Might be a long shot but maybe ''Connections'' by James Burke?
https://www.amazon.com/Connections-James-Burke/dp/0743299558
The book and the documentary series aren't new, but fits your description. If inventions and their origins are a topic of interest to you "Connections", might be worth your consideration.
There are at least a few episodes on www.archive.org and possibly on YouTube.
James Burke is your man. Thank me later.
>What is the Book/Show Connections?
Book:
http://www.amazon.com/Connections-James-Burke/dp/0743299558
Show:
https://www.youtube.com/results?search_query=connections+burke
> Just because new tech pops up in different parts of the world in different ways, doesn't mean there isn't a general order to it.
The problem is that new tech DOESN'T pop up in different parts of the world. One technology does NOT lead to another in this way, there are many other factors involved. This is the problem with the tech tree analogy.
>Electricity had to happen before computers could exist.
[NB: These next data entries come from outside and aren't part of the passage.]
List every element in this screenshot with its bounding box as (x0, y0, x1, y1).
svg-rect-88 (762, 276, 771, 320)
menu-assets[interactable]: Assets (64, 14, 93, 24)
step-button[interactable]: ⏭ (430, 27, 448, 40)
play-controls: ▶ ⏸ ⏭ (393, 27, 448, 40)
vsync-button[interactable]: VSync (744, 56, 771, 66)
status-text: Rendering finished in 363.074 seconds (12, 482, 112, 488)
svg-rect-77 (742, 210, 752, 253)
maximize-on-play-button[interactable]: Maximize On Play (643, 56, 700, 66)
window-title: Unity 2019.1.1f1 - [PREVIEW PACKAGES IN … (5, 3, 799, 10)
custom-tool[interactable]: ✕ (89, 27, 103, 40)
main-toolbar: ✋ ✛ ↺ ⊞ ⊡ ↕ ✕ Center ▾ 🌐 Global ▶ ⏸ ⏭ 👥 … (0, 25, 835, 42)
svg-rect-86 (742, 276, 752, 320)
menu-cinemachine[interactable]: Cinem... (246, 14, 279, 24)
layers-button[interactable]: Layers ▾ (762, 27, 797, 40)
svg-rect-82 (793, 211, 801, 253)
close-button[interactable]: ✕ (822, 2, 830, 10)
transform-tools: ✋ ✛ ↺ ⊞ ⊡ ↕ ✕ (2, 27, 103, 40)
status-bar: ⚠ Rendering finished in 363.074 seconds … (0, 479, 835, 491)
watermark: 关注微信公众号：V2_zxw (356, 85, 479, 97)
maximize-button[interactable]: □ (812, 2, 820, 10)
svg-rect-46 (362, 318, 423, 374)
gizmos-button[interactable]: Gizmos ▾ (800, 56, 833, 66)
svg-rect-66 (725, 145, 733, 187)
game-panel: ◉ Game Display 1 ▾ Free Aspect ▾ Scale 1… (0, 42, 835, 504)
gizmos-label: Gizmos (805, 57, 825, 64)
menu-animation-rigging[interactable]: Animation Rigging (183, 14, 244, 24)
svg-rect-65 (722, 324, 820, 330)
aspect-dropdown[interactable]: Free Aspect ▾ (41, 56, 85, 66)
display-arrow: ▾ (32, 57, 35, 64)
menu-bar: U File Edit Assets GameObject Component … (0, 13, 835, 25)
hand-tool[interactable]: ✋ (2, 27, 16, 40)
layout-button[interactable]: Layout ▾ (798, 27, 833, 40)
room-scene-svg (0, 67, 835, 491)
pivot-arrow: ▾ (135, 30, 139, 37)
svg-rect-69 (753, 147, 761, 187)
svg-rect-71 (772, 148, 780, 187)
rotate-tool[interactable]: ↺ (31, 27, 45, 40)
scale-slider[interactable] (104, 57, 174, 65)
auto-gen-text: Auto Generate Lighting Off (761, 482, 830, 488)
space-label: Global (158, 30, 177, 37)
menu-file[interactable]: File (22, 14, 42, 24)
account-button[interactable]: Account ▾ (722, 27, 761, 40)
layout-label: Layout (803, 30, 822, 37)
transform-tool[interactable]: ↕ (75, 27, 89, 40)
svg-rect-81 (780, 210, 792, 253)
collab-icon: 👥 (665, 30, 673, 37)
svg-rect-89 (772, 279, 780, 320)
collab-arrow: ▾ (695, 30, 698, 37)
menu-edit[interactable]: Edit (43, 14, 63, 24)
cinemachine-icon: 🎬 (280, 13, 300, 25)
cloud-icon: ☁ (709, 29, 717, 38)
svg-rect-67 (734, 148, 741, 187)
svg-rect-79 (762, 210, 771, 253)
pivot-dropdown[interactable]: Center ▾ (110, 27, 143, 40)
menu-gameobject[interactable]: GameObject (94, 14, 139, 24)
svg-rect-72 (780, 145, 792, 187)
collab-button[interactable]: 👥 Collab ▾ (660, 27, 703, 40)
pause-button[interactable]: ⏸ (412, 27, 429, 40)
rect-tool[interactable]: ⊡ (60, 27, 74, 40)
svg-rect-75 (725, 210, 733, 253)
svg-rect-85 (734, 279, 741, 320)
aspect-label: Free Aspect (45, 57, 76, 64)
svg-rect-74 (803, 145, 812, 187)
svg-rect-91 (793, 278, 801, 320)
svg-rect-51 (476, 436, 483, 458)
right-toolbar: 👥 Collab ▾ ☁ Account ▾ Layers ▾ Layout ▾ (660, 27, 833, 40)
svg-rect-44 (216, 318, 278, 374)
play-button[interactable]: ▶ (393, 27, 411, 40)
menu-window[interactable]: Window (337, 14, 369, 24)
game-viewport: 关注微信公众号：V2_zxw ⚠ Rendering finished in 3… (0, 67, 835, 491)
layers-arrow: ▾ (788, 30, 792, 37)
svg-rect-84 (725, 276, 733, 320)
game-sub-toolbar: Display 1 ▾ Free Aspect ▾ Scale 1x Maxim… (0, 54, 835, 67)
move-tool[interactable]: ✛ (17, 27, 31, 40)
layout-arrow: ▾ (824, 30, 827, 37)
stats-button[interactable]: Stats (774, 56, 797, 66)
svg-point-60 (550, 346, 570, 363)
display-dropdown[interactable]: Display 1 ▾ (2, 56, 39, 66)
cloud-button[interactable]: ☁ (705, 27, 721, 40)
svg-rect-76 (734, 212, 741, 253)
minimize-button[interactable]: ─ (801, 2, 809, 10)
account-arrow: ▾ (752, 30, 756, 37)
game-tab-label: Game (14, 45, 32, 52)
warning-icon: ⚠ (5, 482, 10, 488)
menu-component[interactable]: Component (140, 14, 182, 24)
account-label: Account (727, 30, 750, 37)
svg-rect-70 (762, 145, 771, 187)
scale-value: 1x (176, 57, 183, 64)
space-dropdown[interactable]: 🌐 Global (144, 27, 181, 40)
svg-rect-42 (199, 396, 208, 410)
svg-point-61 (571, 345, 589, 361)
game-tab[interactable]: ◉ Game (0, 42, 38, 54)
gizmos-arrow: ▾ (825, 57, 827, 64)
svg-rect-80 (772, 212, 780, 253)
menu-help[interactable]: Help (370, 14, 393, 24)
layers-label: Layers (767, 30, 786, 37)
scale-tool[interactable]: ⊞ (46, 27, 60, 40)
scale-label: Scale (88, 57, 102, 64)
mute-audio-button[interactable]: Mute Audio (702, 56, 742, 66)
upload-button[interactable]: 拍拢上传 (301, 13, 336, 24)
Except this isn't true. Mechanical computers existed before electrical machines happened. Napier's Bones, Babbage's adding machine, any number of astrological computers, and even the punch card was invented for mechanical looms 150 years before being applied to electronic computers.
>There are hundreds of pivotal inventions and discoveries missing from this over simplified example but it still validates the fact that to some degree there is definitely order.
But this order is imposed after the fact, not before. The order was not created by the technology, but it's application.
>There's no way Facebook (or any social media application) could have existed before electricity.
Unless you count widespread newspaper syndication as a form of social media.